Hélas, ils n'y comprennent rien.
Jeune, je ne le suis pas, je ne le suis plus.
Jeune, je l'étais quand je pouvais faire des batailles d'eau sans entendre parler de mon immaturité, que je ne pouvais m'empêcher de mettre des bulles sur les "i" et que j'avais au moins un fou rire par jour.
C'était l'époque bénie où j'ignorais encore tout du mot "cynisme" et où je rêvais d'un monde meilleur en comptant les éléphants roses qui défilaient autour de moi lorsque j'écoutais Tryo ou Pierpoljak.
Des posters étaient placardés sur tous les murs de ma chambre, dissimulant l'ensemble du papier peint. C'était affreux mais je trouvais mes idées-déco absolument magnifiques.
Je collectionnais les flacons de parfum vides et éparpillais partout mes tubes de gloss saveur "vanille bourbon des îles" [ignoble].
Mon héros s'appelait Kurt Cobain, ce qui désespérait mes parents parce qu'apparemment, il se droguait très légèrement...
Je passais des heures sur la Nes que je jugeais démodée, la super Nes étant vraiment à la pointe de la technologie.
Je m'arrachais des cheveux à la pleine lune pour les enterrer avec quelques gouttes d'huile d'ylang-ylang, formant ainsi un talisman pour que celui que j'aime, jamais ne me quitte...

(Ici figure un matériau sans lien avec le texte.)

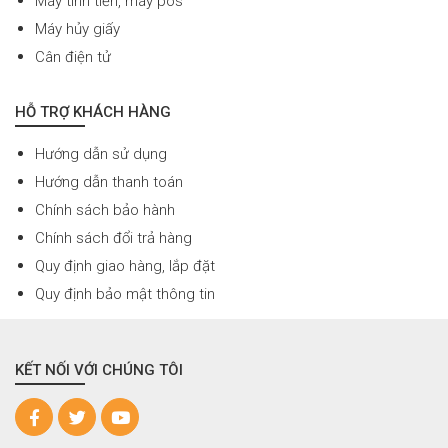
Máy tính tiền, máy pos
Máy hủy giấy
Cân điện tử
HỖ TRỢ KHÁCH HÀNG
Hướng dẫn sử dụng
Hướng dẫn thanh toán
Chính sách bảo hành
Chính sách đổi trả hàng
Quy định giao hàng, lắp đặt
Quy định bảo mật thông tin
KẾT NỐI VỚI CHÚNG TÔI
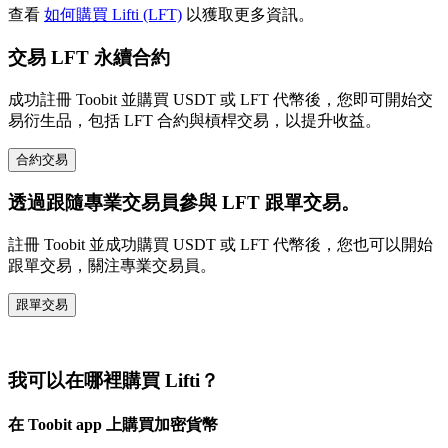
查看
如何購買 Lifti (LFT)
以獲取更多資訊。
交易 LFT 永續合約
成功註冊 Toobit 並購買 USDT 或 LFT 代幣後，您即可開始交
易衍生品，包括 LFT 合約與槓桿交易，以提升收益。
合約交易
透過跟隨專業交易員參與 LFT 跟單交易。
註冊 Toobit 並成功購買 USDT 或 LFT 代幣後，您也可以開始
跟單交易，關注專業交易員。
跟單交易
我可以在哪裡購買 Lifti？
在 Toobit app 上購買加密貨幣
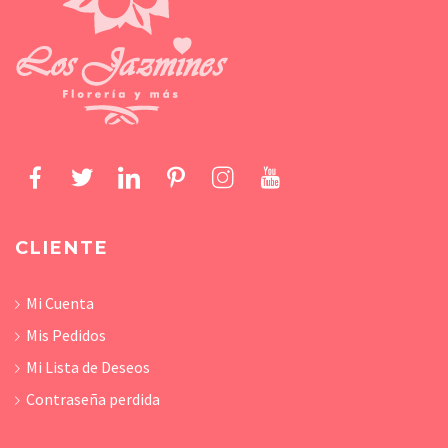
CLIENTE
Mi Cuenta
Mis Pedidos
Mi Lista de Deseos
Contraseña perdida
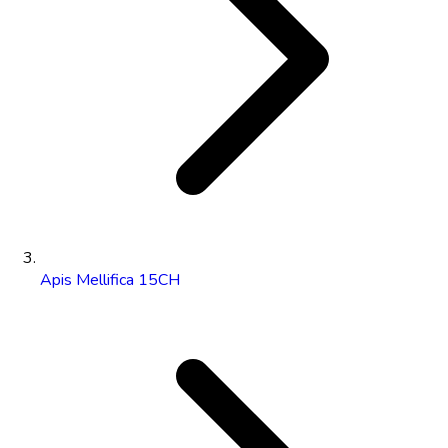
Apis Mellifica 15CH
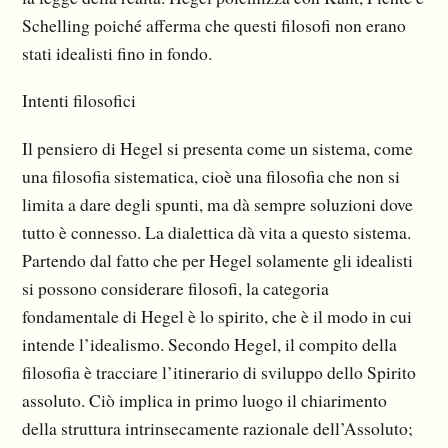
Schelling poiché afferma che questi filosofi non erano
stati idealisti fino in fondo.
Intenti filosofici
Il pensiero di Hegel si presenta come un sistema, come
una filosofia sistematica, cioè una filosofia che non si
limita a dare degli spunti, ma dà sempre soluzioni dove
tutto è connesso. La dialettica dà vita a questo sistema.
Partendo dal fatto che per Hegel solamente gli idealisti
si possono considerare filosofi, la categoria
fondamentale di Hegel è lo spirito, che è il modo in cui
intende l’idealismo. Secondo Hegel, il compito della
filosofia è tracciare l’itinerario di sviluppo dello Spirito
assoluto. Ciò implica in primo luogo il chiarimento
della struttura intrinsecamente razionale dell’Assoluto;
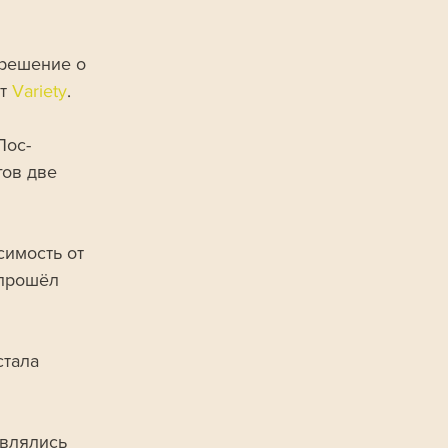
 решение о 
т 
Variety
.
Лос-
ов две 
имость от 
 прошёл 
тала 
влялись 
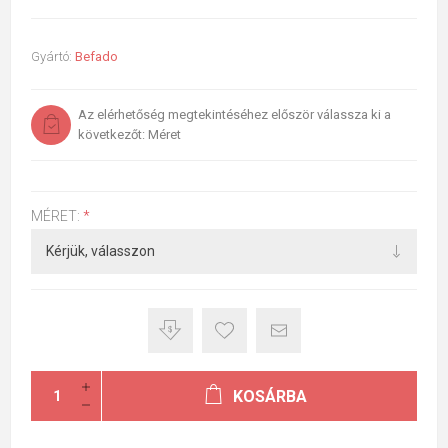
Gyártó:
Befado
Az elérhetőség megtekintéséhez először válassza ki a
következőt: Méret
MÉRET:
*
KOSÁRBA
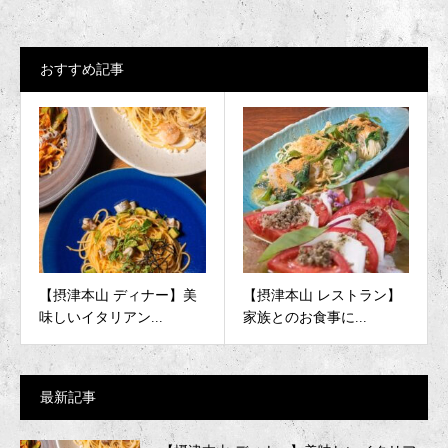
おすすめ記事
【摂津本山 ディナー】美
【摂津本山 レストラン】
味しいイタリアン...
家族とのお食事に...
最新記事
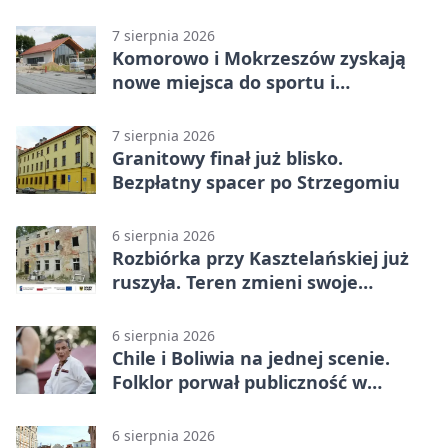
rywalizacji
7 sierpnia 2026
Komorowo i Mokrzeszów zyskają
nowe miejsca do sportu i
sąsiedzkich spotkań
7 sierpnia 2026
Granitowy finał już blisko.
Bezpłatny spacer po Strzegomiu
6 sierpnia 2026
Rozbiórka przy Kasztelańskiej już
ruszyła. Teren zmieni swoje
przeznaczenie
6 sierpnia 2026
Chile i Boliwia na jednej scenie.
Folklor porwał publiczność w
Rogoźnicy
6 sierpnia 2026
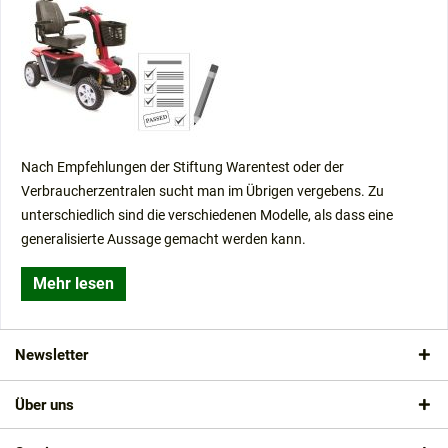
Wann sollte die Elektromobil-Batterie aufgeladen
werden?
Ratgeber: Das richtige Elektromobil finden - in 6
Schritten
Wie mache ich ein Elektromobil verkehrssicher?
Kann man ein Elektromobil ohne Führerschein fahren?
Elektromobile in Bus und Bahn
Nach Empfehlungen der Stiftung Warentest oder der
Wer darf ein Elektromobil fahren?
Verbraucherzentralen sucht man im Übrigen vergebens. Zu
Wie sichert man ein Elektromobil vor Diebstahl?
unterschiedlich sind die verschiedenen Modelle, als dass eine
Haftpflichtversicherung für Elektromobile /
generalisierte Aussage gemacht werden kann.
Seniorenmobile
Magnetbremse: So stoppt Ihr Elektromobil sicher
Mehr lesen
Wie reise ich mit einem Elektromobil?
Kann ich ein Elektromobil Probe fahren?
Newsletter
Über uns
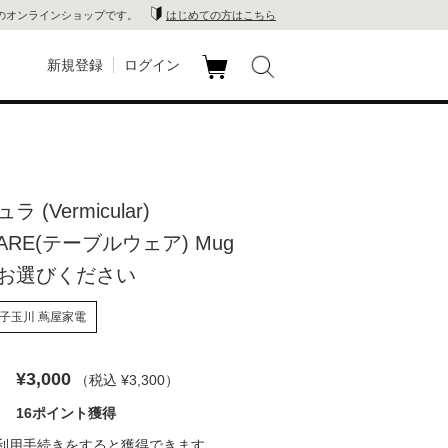
のオンラインショップです。
はじめての方はこちら
新規登録
ログイン
カ
玉川
ート
家電
 (Vermicular)
山 蔦
WARE(テーブルウェア) Mug
店
お選びください
 蔦屋
子玉川 蔦屋家電
¥3,000
（税込 ¥3,300
）
木 蔦
16ポイント獲得
店
利用手続き
をすると獲得できます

Je passais par différentes phases vestimentaires tordues, simple problème identitaire [par ordre chronologique: grunge, hip-hop, pantalon jaune en velours, skateuse punk, zèbre et panthère, gothique] ornées de jolies erreurs capillaires aussi [oui j'ai eu les cheveux rouges, et alors?].
Mon plus grand problème dans la vie était ce fichu DST du mercredi matin et si, oui ou non, j'avais mes chances avec Machin [le garçon par excellence que toutes mes copines jugeaient immonde ^^] qui était à coup sur l'homme de ma vie, avec tous les autres garçons aussi.
J'avais un "tatoo" pour communiquer parce que j'étais une fille moderne :)
Je me voyais égyptologue à 25 ans, après un périple autour du monde façon "Sydney Fox, l'aventurière", et avec le permis de conduire de surcroît, mais cela devait ne pas être.
Je m'imaginais défendre de grandes causes comme le sauvetage des baleines turquoises dans la contrée du Marsupilami du sud-est parce que j'allais peut-être déjà trop au cinéma et qu'à l'époque, je n'étais même pas encore blasée!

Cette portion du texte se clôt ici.